Celle-ci lança un regard coquin à son maître, confirment bien les soupçons de Charles.

— Oui, ça me plairait bien aussi, avant qu’on me passe la corde au cou, lança-t-il en la regardant.

Elle ne sembla pas s’effaroucher. Se trouver en présence de deux séduisants prédateurs ne l’effrayait nullement, et aurait été partante pour une soirée à trois, mais ce n’était pas dans leurs habitudes.

— Si tu veux, ce soir on peut faire une sortie en ville, dit Georges l’œil brillant. Il y a une auberge où je connais deux jolis brins de filles ! Et l’une d’elles te plairait bien.
— Hum, c’est très tentant. Après tout, pourquoi pas !

D’accord pour ce soir, répondit Charles.

Ils rirent ensemble et continuèrent leur conversation encore un bon moment, puis Charles prit congé.

Il monta sur son cheval et regarda son ami.

— C’est l’auberge du pêcheur, lui dit Georges.

Charles sourit et répondit :

— Je pense que je trouverais sans problème. À ce soir.

Il lui fit signe de la main, regarda encore une fois, la superbe demeure et repartit au galop.

Charles était un homme pressé. Il n’aimait pas laisser traîner les choses, et avait encore tant à faire sur le port. À cet instant précis, il ne savait pas que quelqu’un allait bouleverser sa vie.

Chapitre 2

Anna

Anna était une jolie fille. Vingt-deux ans, les yeux bleu très clair, avec de longs cheveux auburn.

C’était une fille de pêcheur, qui avait perdu ses parents, depuis plusieurs années.

Son père était parti en mer un jour de mauvais temps, et n’était pas rentré. On avait retrouvé son corps sur la plage, quelques jours après le drame, et sa mère était morte l’année suivante, emportée par la maladie. Elle survivait en travaillant à la taverne, et en lavant du linge.

Elle était souvent agacée par les hommes, qui ne manquaient pas de la prendre par la taille, pour la mettre sur leurs genoux, lorsqu’elle servait à boire, et ça ne manquait jamais un seul soir.

Mais elle savait comment s’en défaire, sans les offusquer, ni vexer la clientèle. Il n’en est pas moins qu’elle restait une jeune fille très sérieuse.

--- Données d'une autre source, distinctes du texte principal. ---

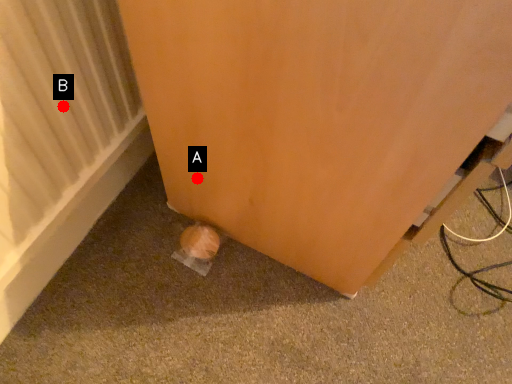 Question: Two points are circled on the image, labeled by A and B beside each circle. Which point is farther to the camera?

Choices:
 (A) A is further
 (B) B is further

Answer: (A)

Le soir tombait, il lui fallait prendre son service. Elle alla chercher son amie Marjorie qui commençait en même temps qu’elle, et dit :

— Tu es prête ? Si nous arrivons en retard, nous allons encore, nous faire sermonner par le patron.

Celle-ci se mit à rire, et répondit :

— Oui j’arrive. Tu ne veux quand même pas que j’aille travailler toute décoiffée !

Marjorie était blonde, yeux bleu, la taille fine, une beauté également.

— Oui je me demande bien pourquoi ? dit Anna en la taquinant.

Marjorie éclata de rire. Anna avait deviné que la belle avait encore retrouvé un galant.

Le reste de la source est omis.